• _Exercise aim_: Copy out the lines of the material that include the string "apply".

• _Provided data_:
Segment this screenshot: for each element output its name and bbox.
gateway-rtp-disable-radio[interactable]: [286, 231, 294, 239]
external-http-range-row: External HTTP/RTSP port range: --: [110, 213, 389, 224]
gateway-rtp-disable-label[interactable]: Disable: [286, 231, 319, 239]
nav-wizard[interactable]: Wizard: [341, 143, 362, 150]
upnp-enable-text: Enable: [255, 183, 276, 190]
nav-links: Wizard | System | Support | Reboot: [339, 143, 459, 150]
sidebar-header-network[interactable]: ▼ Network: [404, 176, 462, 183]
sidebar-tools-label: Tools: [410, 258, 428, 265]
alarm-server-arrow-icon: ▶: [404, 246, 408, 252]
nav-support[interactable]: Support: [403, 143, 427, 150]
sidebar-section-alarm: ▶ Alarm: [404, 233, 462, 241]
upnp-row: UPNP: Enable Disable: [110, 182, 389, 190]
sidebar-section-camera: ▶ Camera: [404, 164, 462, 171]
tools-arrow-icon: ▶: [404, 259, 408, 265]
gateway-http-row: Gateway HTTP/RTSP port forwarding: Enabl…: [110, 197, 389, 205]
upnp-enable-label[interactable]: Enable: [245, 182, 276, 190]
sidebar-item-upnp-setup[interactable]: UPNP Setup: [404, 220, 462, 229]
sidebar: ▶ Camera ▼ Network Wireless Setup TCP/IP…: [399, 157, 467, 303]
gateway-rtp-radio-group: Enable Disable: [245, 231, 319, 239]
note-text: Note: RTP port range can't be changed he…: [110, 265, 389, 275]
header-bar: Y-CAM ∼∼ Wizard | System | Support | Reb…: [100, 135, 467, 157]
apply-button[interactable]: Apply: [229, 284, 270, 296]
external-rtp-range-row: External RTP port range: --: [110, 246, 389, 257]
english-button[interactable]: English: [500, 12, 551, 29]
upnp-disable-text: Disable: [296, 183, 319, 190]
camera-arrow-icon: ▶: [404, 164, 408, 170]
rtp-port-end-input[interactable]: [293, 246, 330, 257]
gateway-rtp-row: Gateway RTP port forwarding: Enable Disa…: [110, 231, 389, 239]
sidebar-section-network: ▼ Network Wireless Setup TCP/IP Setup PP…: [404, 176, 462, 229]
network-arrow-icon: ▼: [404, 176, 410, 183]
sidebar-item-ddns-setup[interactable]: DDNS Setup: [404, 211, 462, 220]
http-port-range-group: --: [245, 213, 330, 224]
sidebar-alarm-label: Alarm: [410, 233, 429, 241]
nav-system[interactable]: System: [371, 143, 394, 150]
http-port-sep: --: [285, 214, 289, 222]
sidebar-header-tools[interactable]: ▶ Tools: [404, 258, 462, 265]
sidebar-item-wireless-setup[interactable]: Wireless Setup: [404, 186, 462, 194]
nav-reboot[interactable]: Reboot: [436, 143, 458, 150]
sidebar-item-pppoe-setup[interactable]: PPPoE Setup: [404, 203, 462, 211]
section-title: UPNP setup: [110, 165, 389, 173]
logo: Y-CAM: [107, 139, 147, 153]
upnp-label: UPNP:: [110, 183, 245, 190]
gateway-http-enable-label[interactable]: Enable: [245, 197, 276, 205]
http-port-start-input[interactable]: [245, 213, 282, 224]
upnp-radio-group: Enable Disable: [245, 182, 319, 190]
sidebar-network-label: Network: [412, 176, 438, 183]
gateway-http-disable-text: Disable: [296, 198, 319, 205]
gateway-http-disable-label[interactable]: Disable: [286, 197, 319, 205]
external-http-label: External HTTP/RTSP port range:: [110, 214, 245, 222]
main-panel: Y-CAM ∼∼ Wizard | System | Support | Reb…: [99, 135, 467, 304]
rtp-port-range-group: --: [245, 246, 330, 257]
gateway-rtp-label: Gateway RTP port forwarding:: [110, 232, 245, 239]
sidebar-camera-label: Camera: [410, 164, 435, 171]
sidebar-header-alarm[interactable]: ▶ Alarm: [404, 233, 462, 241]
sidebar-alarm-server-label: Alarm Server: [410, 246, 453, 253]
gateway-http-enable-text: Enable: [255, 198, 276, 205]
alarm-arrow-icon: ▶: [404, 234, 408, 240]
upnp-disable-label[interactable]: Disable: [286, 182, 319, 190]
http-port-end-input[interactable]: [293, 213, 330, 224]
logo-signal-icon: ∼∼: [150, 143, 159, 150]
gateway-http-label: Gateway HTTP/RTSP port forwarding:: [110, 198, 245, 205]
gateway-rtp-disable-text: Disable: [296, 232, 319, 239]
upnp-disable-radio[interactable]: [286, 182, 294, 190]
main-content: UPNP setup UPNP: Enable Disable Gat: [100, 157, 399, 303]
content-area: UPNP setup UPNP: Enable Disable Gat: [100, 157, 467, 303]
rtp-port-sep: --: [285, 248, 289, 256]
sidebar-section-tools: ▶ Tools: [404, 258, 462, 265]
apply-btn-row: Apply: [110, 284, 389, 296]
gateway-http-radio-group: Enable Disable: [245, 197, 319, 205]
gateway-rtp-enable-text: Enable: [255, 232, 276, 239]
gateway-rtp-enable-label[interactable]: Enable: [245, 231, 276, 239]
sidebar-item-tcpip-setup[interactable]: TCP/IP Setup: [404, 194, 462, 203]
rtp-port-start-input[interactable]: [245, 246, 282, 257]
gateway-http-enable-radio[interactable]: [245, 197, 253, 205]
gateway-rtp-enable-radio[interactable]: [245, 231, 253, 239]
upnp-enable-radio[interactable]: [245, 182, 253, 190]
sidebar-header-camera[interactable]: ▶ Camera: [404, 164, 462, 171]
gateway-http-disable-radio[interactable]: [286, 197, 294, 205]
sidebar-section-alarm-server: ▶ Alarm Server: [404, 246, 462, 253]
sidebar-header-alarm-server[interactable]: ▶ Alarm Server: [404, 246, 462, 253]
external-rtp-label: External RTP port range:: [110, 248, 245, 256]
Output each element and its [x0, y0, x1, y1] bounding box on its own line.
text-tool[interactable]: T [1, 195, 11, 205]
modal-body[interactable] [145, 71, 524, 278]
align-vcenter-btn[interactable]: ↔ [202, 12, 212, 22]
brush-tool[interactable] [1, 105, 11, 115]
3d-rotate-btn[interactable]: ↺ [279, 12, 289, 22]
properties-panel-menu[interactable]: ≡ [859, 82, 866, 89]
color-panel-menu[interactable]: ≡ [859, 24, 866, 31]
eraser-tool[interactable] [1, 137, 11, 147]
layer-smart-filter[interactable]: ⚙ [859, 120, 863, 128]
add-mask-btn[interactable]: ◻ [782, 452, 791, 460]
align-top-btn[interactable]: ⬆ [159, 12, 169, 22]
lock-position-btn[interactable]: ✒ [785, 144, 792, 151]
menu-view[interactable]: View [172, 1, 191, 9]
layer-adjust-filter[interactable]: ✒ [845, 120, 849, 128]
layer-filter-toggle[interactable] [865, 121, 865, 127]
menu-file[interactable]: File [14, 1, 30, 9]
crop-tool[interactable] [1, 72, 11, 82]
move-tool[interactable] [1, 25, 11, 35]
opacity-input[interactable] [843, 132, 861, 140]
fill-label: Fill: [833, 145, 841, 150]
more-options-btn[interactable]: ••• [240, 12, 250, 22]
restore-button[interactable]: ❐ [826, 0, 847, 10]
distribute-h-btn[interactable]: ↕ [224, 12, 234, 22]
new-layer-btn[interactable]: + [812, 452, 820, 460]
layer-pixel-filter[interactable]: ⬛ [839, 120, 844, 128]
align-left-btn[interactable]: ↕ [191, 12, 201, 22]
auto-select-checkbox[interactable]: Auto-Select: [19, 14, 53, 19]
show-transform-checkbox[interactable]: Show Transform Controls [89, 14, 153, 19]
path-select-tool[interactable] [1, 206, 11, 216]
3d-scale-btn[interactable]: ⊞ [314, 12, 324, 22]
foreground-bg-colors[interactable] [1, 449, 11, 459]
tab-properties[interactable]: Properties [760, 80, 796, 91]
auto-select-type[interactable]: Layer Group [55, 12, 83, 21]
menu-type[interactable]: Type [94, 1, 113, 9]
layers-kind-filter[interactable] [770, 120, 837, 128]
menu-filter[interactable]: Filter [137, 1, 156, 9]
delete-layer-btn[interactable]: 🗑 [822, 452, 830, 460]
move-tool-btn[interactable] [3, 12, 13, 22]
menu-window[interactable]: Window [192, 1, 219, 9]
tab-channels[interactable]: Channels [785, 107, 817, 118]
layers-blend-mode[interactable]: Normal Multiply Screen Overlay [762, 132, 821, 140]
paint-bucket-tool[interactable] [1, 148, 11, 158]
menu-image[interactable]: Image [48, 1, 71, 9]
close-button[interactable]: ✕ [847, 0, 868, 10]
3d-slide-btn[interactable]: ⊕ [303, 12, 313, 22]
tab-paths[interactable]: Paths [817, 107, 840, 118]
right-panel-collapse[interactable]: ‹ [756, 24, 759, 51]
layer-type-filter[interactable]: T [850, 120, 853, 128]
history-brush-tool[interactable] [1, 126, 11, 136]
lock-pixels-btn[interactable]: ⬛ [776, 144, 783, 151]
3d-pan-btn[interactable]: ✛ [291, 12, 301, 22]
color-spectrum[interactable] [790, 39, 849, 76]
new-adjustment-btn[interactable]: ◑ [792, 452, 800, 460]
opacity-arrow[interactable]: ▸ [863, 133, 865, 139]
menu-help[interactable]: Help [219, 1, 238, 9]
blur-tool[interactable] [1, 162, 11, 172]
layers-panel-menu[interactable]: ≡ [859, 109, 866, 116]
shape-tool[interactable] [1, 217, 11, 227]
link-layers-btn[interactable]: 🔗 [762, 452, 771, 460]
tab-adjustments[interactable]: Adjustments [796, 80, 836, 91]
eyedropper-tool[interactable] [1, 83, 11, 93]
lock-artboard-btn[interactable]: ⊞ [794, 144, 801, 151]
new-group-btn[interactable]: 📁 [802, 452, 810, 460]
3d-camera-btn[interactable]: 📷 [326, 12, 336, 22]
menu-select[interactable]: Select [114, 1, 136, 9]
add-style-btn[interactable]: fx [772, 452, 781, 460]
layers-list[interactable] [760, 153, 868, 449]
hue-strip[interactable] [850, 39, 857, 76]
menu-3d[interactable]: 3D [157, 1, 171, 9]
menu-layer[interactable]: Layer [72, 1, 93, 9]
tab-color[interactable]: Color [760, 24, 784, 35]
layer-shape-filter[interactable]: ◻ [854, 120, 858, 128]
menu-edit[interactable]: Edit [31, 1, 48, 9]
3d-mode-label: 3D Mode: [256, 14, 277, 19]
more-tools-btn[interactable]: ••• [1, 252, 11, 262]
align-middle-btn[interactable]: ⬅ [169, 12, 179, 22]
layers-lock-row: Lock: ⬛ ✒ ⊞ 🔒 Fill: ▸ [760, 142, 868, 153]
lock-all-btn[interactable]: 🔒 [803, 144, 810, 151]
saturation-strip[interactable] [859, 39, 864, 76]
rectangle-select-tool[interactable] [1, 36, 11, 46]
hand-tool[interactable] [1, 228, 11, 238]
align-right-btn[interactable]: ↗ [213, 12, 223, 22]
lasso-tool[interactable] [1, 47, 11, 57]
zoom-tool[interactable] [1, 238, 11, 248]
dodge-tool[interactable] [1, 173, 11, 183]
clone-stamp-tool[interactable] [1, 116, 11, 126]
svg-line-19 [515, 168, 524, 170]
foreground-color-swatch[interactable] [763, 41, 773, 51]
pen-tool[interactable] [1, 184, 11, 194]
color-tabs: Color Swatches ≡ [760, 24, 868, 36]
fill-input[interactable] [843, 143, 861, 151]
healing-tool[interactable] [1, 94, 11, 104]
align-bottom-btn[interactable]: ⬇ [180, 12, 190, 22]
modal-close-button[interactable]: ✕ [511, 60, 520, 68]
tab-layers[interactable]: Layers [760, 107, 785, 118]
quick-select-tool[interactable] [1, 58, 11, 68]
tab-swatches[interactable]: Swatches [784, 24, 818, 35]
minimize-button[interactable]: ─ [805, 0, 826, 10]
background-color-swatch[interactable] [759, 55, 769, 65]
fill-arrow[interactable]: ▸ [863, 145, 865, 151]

• _Result of the exercise_:
apply-button[interactable]: Apply: [229, 284, 270, 296]
apply-btn-row: Apply: [110, 284, 389, 296]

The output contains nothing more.